100 000 euros par jour, 3 millions par mois, 36 millions par an. Une bien belle petite pension versée par Silvio Berlusconi à son ex-épouse Veronica Lario trois ans après leur séparation. Si ce divorce ne le ruine pas, le Cavaliere a assuré la relève : l’ex-président du Conseil italien s’est fiancé en décembre à Francesca Pascale, une napolitaine de 49 ans sa cadette.

La momie, comme on le surnomme souvent dans la botte -les liftings, ça fige le visage- aime donc l’éternelle jeunesse et les jeunettes, et on n’a pas attendu son prochain mariage pour s’en rendre compte : en 2009 Veronica Lario, son épouse depuis 30 ans avec laquelle il a eu trois enfants, demandait le divorce suite au scandale Noemi Letizia, nom de cette blondinette qui fêtait son 18ème anniversaire sur les genoux de Silvio Berlusconi… En le surnommant « papi » (papounet)… Ouf, on aurait presque cru autre chose.

N’empêche, sa femme le soupçonnait alors « d’entretenir des relations avec des mineures ». Basta, elle le plaque. Pendant les semaines qui ont suivi cet évènement, le quotidien de centre-gauche La Repubblica publiait chaque jour en « Une », dix questions adressées au Cavaliere sur le sujet :

Est-il vrai que vous avez promis à Noemi Letizia d’aider sa carrière dans le spectacle ou en politique ?

Votre femme dit de vous « il n’est pas bien » et pense que vous feriez bien de vous faire aider.

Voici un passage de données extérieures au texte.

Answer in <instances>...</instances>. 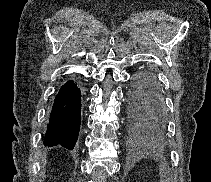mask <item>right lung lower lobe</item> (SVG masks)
Segmentation results:
<instances>
[{
  "mask_svg": "<svg viewBox=\"0 0 211 182\" xmlns=\"http://www.w3.org/2000/svg\"><path fill=\"white\" fill-rule=\"evenodd\" d=\"M81 124V93L74 81L65 83L57 94L50 114L44 145L73 149Z\"/></svg>",
  "mask_w": 211,
  "mask_h": 182,
  "instance_id": "98d812e1",
  "label": "right lung lower lobe"
}]
</instances>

Quel est l’état de votre santé ?

Entre autres. Bref, trois ans après la séparation légale des époux, le divorce peut être prononcé, comme le veut la loi italienne. L’article 156 du Code civil prévoit quant à lui le maintien d’un niveau de vie analogue à celui de la période de vie commune. D’où la grosse pension. Silvio Berlusconi va donc banquer.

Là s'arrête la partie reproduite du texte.